I prostrate my self at your Majesty’s Feet ; I, your Ancient Servant, now Sixty four years ild in Age, and three Years five Months old in Misery. Il desire not from your Majesty, Means, nor Place, nor Imployment, but only after so long a time of Expiation, au compleat and total remission of the Sentence of the Upper House, to the end that blot of Ignominy may be removed from me, and from my Memory with Posterity ; that I die not a condemned Man, but may be to your Majesty, as I am to God, Nova Creatura. Your Majesty hath Pardoned the like to Sir John Bennet, between whose case an mine, (not being Partial to my self, but speaking out of the General Opinion) there was as much difference, I will not say as between Black and White, but as between Black and Grey, or Ash-coloured ; Look therefore down, Dear Sovereign, upon me also in pity. I know your Majesty’s Heart is inscrutable for Goodness ; and my Lord of Buckingham was wont to tell me, you were the best Natured Man in the World ; and it’s God’s property, that those he hath loved, he loveth to the end.
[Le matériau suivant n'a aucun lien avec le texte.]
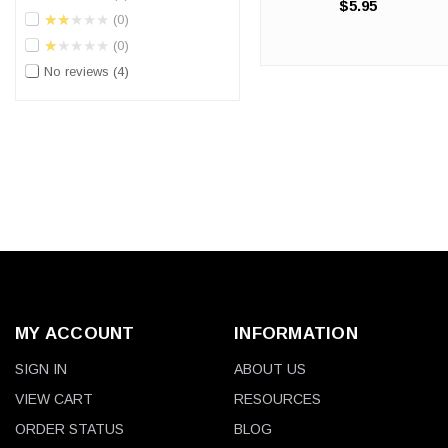
$5.95
Industrial-Strength Protection
★★★★★
0
for Demanding Single-Job
★★★★★
0
Tasks. When you need
heavy-duty hand protection
No reviews
4
but don't require a full ...
MY ACCOUNT
INFORMATION
SIGN IN
ABOUT US
VIEW CART
RESOURCES
ORDER STATUS
BLOG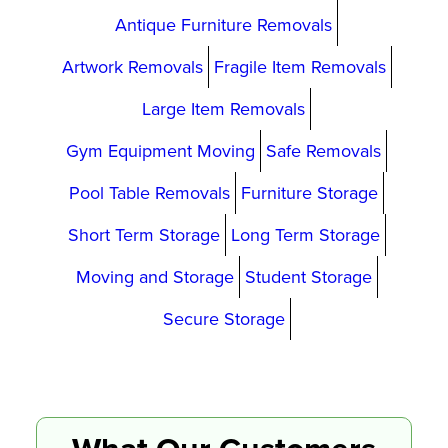
Antique Furniture Removals
Artwork Removals
Fragile Item Removals
Large Item Removals
Gym Equipment Moving
Safe Removals
Pool Table Removals
Furniture Storage
Short Term Storage
Long Term Storage
Moving and Storage
Student Storage
Secure Storage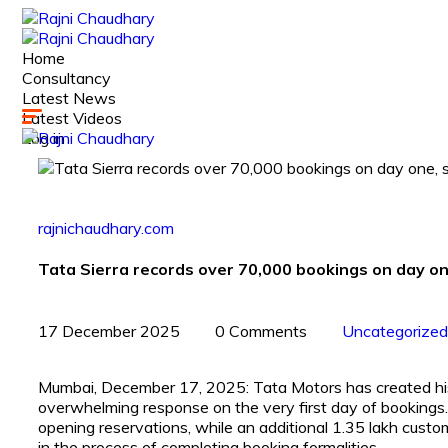
Home
Consultancy
Latest News
Latest Videos
Log in
rajnichaudhary.com
Tata Sierra records over 70,000 bookings on day 
17 December 2025
0 Comments
Uncategorized
Mumbai, December 17, 2025: Tata Motors has created hist
overwhelming response on the very first day of booking
opening reservations, while an additional 1.35 lakh custo
in the process of completing booking formalities.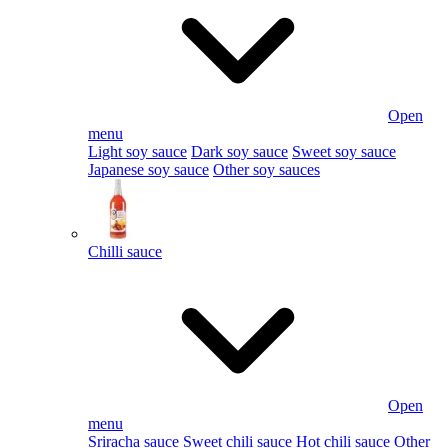
Open
menu
Light soy sauce
Dark soy sauce
Sweet soy sauce
Japanese soy sauce
Other soy sauces
Chilli sauce
Open
menu
Sriracha sauce
Sweet chili sauce
Hot chili sauce
Other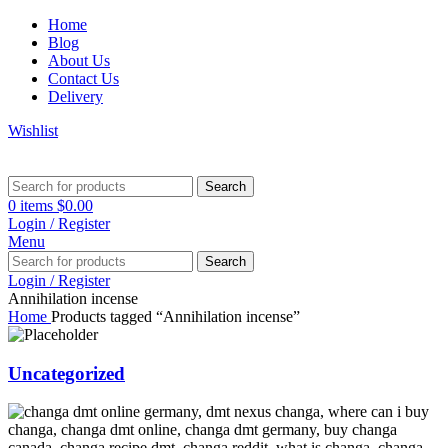
Home
Blog
About Us
Contact Us
Delivery
Wishlist
Search
0
items
$
0.00
Login / Register
Menu
Search
Login / Register
Annihilation incense
Home
Products tagged “Annihilation incense”
Uncategorized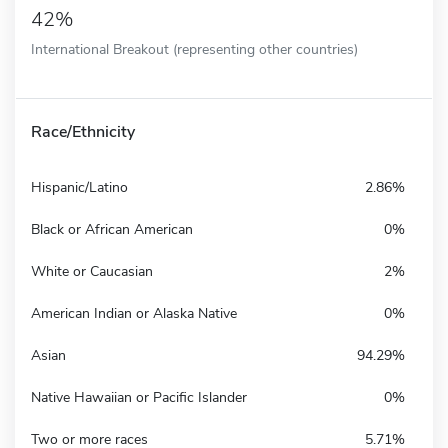
42%
International Breakout (representing other countries)
Race/Ethnicity
Hispanic/Latino
2.86%
Black or African American
0%
White or Caucasian
2%
American Indian or Alaska Native
0%
Asian
94.29%
Native Hawaiian or Pacific Islander
0%
Two or more races
5.71%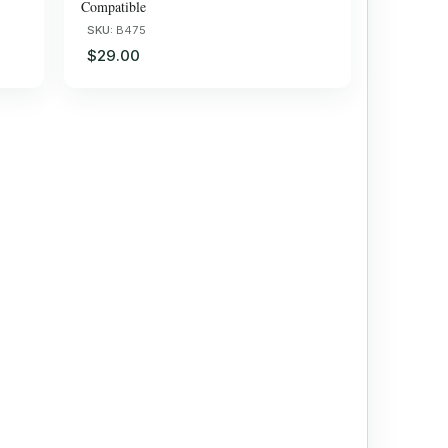
Compatible
SKU:
B475
$29.00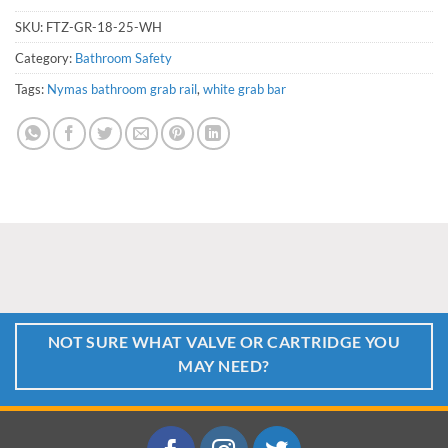
SKU:
FTZ-GR-18-25-WH
Category:
Bathroom Safety
Tags:
Nymas bathroom grab rail
,
white grab bar
NOT SURE WHAT VALVE OR CARTRIDGE YOU
MAY NEED?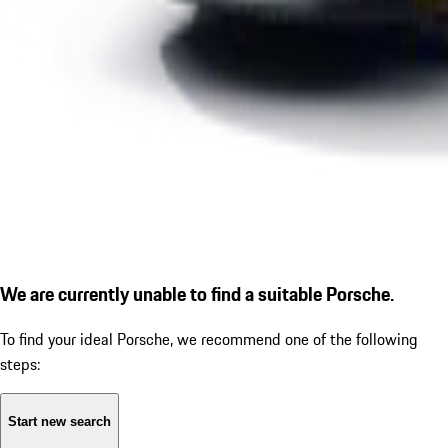
We are currently unable to find a suitable Porsche.
To find your ideal Porsche, we recommend one of the following
steps:
Start new search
Let your Majesty’s Grace, in this my desire, stream down upon me, and let it be out of the Fountain and Spring head, and ex mero Motu, that living or dying, the Print of the Goodness of King James may be in my heart, and his Praises in my mouth. This my most humble request granted, may make me live a year or two happily ; and denied, will kill me quickly. But yet the last thing that will die in me, will be the heart and affection of

Your Majesty’s most humble, and true devoted Servant,

Fr. St. Alban.

[Très gracieux et redouté Souverain,

Avant d’exposer ma demande à Votre Majesté, j’adresse à Dieu très-haut, du tréfonds de mon cœur, cette prière : si autre chose m’a été aussi cher que le service de Votre Majesté, sans parler du bien de Son cœur et de Son honneur, alors qu’à sa guise, Elle m’oppose un refus ; mais si telle a été ma principale préoccupation, que Dieu veuille émouvoir le cœur de Votre Royale Majesté, afin qu’Elle me prenne en pitié et satisfasse mon désir.

Je me prosterne aux pieds de Votre Majesté, moi qui fus jadis Son serviteur, et qui ai atteint ma soixante-quatrième année d’âge, et mes troisième année et cinquième mois de misère. Je ne désire pas que Votre Majesté m’accorde de l’argent, une terre ou une charge ; mais seulement, après cette si longue période d’expiation, une complète et totale amnistie de la sentence prononcée par la Haute Chambre, afin que cette tache d’infamie soit lavée de ma personne, et de la mémoire qu’en gardera la postérité ; et que je meure non pas en réprouvé, mais en créature nouvelle, comme je le suis pour Dieu, et peut-être aussi pour Votre Majesté. Elle a ainsi pardonné à Sir John Bennet, dont le cas (sans me fonder sur ma propre partialité, mais sur l’opinion générale) était fort différent du mien, comme sont, dirai-je, non pas le noir et le blanc, mais le noir et le gris, ou le cendré. {a} Que Mon très cher Souverain veuille abaisser sur moi un regard de pitié. Je sais que le cœur de Votre Majesté est d’une bonté sans fond : Milord Buckingham {b} avait coutume de me dire que Vous étiez le mieux disposé des hommes au monde ; et c’est un privilège divin que d’aimer jusqu’à la fin ceux qu’on a un jour aimés. Pour satisfaire mon souhait, puisse la grâce de Votre Majesté ruisseler sur moi, en jaillissant spontanément comme d’une fontaine ou d’une source, de sorte que, jusqu’à ma mort, la bonté du Roi Jacques m’inonde le cœur, et Sa louange m’emplisse la bouche ! Si ma très humble requête est satisfaite, je pourrai vivre heureux pendant encore un an ou deux ; mais si elle est rejetée, j’en périrai promptement. Pourtant, la dernière chose qui mourra en moi sera le cœur affectueux du

très humble et sincèrement dévoué serviteur de Votre Majesté,

Fr. Saint-Alban]. {c}


  1. Note de l’éditeur, traduite de l’anglais :

    « En 1621, le Parlement avait accusé, convaincu et condamné Sir John Bennet, juge de la Prerogative Court, {i} pour avoir exigé des pots-de-vin et commis plusieurs indélicatesses dans l’exercice de sa charge. »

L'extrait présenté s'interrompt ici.